Hack your own satellite deforestation tracker

April 04, 2019

Introduction

This post will show you how to hack together your own deforestation monitor that uses freely available satellite data and open source web technologies.

The tech I’m using is NodeJS, React and Mapbox, and the app is a static website so no server is required. It’s going to be quick & dirty for simplicity, so YMMV.

Here’s the result:

Deforestation tracker app

and it is deployed here: https://deforestation-tracker.bjnortier.now.sh/

The code is available on Github.

Part 1

The satellite data

We’ll be using NDVI imagery. NDVI is basically an index that uses visible and near-infrared values to compute a vegetation index:

“The normalized difference vegetation index (NDVI) is a simple graphical indicator that can be used to analyze remote sensing measurements, typically, but not necessarily, from a space platform, and assess whether the target being observed contains live green vegetation or not.” Wikipedia

You can get fairly current (delayed by a week or so) Proba-V NDVI data for free at 1km resolution (one pixel represents a 1km x 1km square on the earth’s surface). Proba-V is a European Space Agency (ESA) satellite, Thank you ESA for making this data freely available!

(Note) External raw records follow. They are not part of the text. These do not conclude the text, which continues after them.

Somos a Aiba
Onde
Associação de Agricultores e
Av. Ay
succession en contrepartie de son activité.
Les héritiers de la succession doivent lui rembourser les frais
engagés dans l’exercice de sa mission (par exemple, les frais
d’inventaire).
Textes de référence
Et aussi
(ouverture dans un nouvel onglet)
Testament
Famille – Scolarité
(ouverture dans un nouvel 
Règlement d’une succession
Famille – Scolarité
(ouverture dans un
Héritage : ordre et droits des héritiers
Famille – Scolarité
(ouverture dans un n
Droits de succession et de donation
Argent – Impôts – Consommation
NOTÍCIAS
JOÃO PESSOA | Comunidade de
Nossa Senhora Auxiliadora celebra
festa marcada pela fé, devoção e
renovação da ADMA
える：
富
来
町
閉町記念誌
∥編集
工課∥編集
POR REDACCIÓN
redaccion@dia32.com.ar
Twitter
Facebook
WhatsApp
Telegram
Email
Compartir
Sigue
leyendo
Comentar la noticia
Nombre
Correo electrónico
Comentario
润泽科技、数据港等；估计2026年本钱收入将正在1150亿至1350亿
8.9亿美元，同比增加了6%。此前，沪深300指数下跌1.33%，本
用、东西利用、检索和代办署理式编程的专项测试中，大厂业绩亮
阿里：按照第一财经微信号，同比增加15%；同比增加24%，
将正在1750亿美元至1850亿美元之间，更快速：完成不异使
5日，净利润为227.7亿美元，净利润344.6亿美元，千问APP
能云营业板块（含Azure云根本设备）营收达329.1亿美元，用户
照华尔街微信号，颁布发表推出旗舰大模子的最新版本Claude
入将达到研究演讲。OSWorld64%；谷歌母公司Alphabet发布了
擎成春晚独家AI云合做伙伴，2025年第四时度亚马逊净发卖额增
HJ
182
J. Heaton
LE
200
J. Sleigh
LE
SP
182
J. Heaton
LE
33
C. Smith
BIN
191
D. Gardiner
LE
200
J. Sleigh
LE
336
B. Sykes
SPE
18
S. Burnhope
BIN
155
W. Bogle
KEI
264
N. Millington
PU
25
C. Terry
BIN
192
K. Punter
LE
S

All you need to know for now is that the higher the NDVI index, the more photosynthesis, the more vegetation is being observed. More vegetation = more plants = more carbon sequestration.

The geographic area

I’m going to use the Kruger National Park as an example area, as it’s my country’s (🇿🇦) largest national park.

The boundary of the area is defined in GeoJSON, so you can adapt the code to any boundary of your choosing (if you have the GeoJSON and download the appropriate imagery data).

You can use geojson.io to easily visualise GeoJSON files, and here is our boundary:

KNP Boundary

Part 2

The code required has been published in a git repo. What you need before starting is

  1. A valid NodeJS environment https://nodejs.org/en/
  2. A valid Mapbox token https://www.mapbox.com

Clone the repo

Clone the repo and install all dependencies:

$ git clone https://github.com/bjnortier/deforestation-tracker.git
$ cd deforestation-tracker
$ npm i

Create a .env file which contains the Mapbox token, e.g. mine looks like this:

$ cat .env
export MAPBOX_TOKEN=pk.ey...

Get the Proba-V HDF5 files

The “Terms of Use” prohibits me from posting the data files to a network so you’ll unfortunately have to download them yourself.

Navigate to http://proba-v.vgt.vito.be/en/product-types, choose 1 KM (free data), then click on “S10-TOC-NDVI - Global 10-daily composites, Top-Of-Canopy, Normalized Difference Vegetation Index band”, or you can use this link.

A free signup or required to download the HDF5 files, so register first (top right-hand corner).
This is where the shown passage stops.